Collected data
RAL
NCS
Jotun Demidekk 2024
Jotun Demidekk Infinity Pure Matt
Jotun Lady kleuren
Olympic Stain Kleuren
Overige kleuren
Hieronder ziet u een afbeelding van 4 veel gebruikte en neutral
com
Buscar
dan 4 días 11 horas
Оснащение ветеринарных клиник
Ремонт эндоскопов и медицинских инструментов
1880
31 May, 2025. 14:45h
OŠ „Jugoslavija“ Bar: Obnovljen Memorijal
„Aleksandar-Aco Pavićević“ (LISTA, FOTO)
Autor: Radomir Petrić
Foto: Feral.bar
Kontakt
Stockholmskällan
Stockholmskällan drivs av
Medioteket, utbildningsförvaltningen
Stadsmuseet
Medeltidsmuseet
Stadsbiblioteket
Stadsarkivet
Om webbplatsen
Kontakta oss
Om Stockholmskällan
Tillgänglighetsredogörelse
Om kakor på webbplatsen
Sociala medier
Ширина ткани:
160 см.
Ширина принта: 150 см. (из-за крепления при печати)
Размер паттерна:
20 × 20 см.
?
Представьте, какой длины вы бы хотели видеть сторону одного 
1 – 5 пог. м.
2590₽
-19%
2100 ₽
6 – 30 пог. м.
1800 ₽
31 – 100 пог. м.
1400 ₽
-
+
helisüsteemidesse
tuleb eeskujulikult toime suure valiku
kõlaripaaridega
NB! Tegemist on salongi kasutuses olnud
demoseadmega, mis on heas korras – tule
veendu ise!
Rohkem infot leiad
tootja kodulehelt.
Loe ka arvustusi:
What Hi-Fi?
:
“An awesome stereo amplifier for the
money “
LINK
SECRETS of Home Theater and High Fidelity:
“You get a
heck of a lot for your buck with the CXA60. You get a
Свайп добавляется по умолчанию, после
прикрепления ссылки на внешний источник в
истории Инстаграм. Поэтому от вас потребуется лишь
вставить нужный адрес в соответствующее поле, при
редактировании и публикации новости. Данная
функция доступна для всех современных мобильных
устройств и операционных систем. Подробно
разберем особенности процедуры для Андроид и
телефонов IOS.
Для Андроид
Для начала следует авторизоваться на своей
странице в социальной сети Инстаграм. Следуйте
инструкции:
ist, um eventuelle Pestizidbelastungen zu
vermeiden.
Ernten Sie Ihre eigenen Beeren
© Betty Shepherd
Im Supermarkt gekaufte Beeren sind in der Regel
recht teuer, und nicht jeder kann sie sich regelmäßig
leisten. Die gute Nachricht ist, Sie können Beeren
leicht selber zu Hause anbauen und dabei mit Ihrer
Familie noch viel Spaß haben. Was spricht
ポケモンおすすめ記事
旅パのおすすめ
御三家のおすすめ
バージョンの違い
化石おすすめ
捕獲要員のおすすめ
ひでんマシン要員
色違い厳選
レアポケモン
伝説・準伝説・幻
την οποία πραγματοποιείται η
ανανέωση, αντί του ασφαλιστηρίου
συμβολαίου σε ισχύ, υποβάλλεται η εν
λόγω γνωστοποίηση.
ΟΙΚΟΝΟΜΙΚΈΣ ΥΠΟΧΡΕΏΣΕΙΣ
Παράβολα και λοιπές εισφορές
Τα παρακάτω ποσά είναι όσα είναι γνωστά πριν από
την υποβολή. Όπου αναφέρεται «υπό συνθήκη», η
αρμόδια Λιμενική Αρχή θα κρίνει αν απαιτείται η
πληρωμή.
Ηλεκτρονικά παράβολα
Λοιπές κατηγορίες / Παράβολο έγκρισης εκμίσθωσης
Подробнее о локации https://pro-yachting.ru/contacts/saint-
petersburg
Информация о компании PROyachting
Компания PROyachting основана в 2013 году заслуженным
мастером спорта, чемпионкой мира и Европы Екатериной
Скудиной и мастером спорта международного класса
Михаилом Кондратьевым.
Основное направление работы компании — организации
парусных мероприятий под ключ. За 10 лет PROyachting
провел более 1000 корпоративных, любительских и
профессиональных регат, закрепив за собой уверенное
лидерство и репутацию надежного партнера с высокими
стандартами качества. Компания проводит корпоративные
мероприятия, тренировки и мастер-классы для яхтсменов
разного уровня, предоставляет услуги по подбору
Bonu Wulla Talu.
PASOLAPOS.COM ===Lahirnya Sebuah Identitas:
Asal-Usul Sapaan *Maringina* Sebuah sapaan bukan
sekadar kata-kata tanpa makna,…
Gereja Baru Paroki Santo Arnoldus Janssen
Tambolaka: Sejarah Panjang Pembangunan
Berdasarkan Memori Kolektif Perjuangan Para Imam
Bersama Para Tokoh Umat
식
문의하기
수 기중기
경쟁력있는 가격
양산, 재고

• **Task**
Every record above is to be given again precisely.

• **Exercise output**
RAL
NCS
Jotun Demidekk 2024
Jotun Demidekk Infinity Pure Matt
Jotun Lady kleuren
Olympic Stain Kleuren
Overige kleuren
Hieronder ziet u een afbeelding van 4 veel gebruikte en neutral
com
Buscar
dan 4 días 11 horas
Оснащение ветеринарных клиник
Ремонт эндоскопов и медицинских инструментов
1880
31 May, 2025. 14:45h
OŠ „Jugoslavija“ Bar: Obnovljen Memorijal
„Aleksandar-Aco Pavićević“ (LISTA, FOTO)
Autor: Radomir Petrić
Foto: Feral.bar
Kontakt
Stockholmskällan
Stockholmskällan drivs av
Medioteket, utbildningsförvaltningen
Stadsmuseet
Medeltidsmuseet
Stadsbiblioteket
Stadsarkivet
Om webbplatsen
Kontakta oss
Om Stockholmskällan
Tillgänglighetsredogörelse
Om kakor på webbplatsen
Sociala medier
Ширина ткани:
160 см.
Ширина принта: 150 см. (из-за крепления при печати)
Размер паттерна:
20 × 20 см.
?
Представьте, какой длины вы бы хотели видеть сторону одного 
1 – 5 пог. м.
2590₽
-19%
2100 ₽
6 – 30 пог. м.
1800 ₽
31 – 100 пог. м.
1400 ₽
-
+
helisüsteemidesse
tuleb eeskujulikult toime suure valiku
kõlaripaaridega
NB! Tegemist on salongi kasutuses olnud
demoseadmega, mis on heas korras – tule
veendu ise!
Rohkem infot leiad
tootja kodulehelt.
Loe ka arvustusi:
What Hi-Fi?
:
“An awesome stereo amplifier for the
money “
LINK
SECRETS of Home Theater and High Fidelity:
“You get a
heck of a lot for your buck with the CXA60. You get a
Свайп добавляется по умолчанию, после
прикрепления ссылки на внешний источник в
истории Инстаграм. Поэтому от вас потребуется лишь
вставить нужный адрес в соответствующее поле, при
редактировании и публикации новости. Данная
функция доступна для всех современных мобильных
устройств и операционных систем. Подробно
разберем особенности процедуры для Андроид и
телефонов IOS.
Для Андроид
Для начала следует авторизоваться на своей
странице в социальной сети Инстаграм. Следуйте
инструкции:
ist, um eventuelle Pestizidbelastungen zu
vermeiden.
Ernten Sie Ihre eigenen Beeren
© Betty Shepherd
Im Supermarkt gekaufte Beeren sind in der Regel
recht teuer, und nicht jeder kann sie sich regelmäßig
leisten. Die gute Nachricht ist, Sie können Beeren
leicht selber zu Hause anbauen und dabei mit Ihrer
Familie noch viel Spaß haben. Was spricht
ポケモンおすすめ記事
旅パのおすすめ
御三家のおすすめ
バージョンの違い
化石おすすめ
捕獲要員のおすすめ
ひでんマシン要員
色違い厳選
レアポケモン
伝説・準伝説・幻
την οποία πραγματοποιείται η
ανανέωση, αντί του ασφαλιστηρίου
συμβολαίου σε ισχύ, υποβάλλεται η εν
λόγω γνωστοποίηση.
ΟΙΚΟΝΟΜΙΚΈΣ ΥΠΟΧΡΕΏΣΕΙΣ
Παράβολα και λοιπές εισφορές
Τα παρακάτω ποσά είναι όσα είναι γνωστά πριν από
την υποβολή. Όπου αναφέρεται «υπό συνθήκη», η
αρμόδια Λιμενική Αρχή θα κρίνει αν απαιτείται η
πληρωμή.
Ηλεκτρονικά παράβολα
Λοιπές κατηγορίες / Παράβολο έγκρισης εκμίσθωσης
Подробнее о локации https://pro-yachting.ru/contacts/saint-
petersburg
Информация о компании PROyachting
Компания PROyachting основана в 2013 году заслуженным
мастером спорта, чемпионкой мира и Европы Екатериной
Скудиной и мастером спорта международного класса
Михаилом Кондратьевым.
Основное направление работы компании — организации
парусных мероприятий под ключ. За 10 лет PROyachting
провел более 1000 корпоративных, любительских и
профессиональных регат, закрепив за собой уверенное
лидерство и репутацию надежного партнера с высокими
стандартами качества. Компания проводит корпоративные
мероприятия, тренировки и мастер-классы для яхтсменов
разного уровня, предоставляет услуги по подбору
Bonu Wulla Talu.
PASOLAPOS.COM ===Lahirnya Sebuah Identitas:
Asal-Usul Sapaan *Maringina* Sebuah sapaan bukan
sekadar kata-kata tanpa makna,…
Gereja Baru Paroki Santo Arnoldus Janssen
Tambolaka: Sejarah Panjang Pembangunan
Berdasarkan Memori Kolektif Perjuangan Para Imam
Bersama Para Tokoh Umat
식
문의하기
수 기중기
경쟁력있는 가격
양산, 재고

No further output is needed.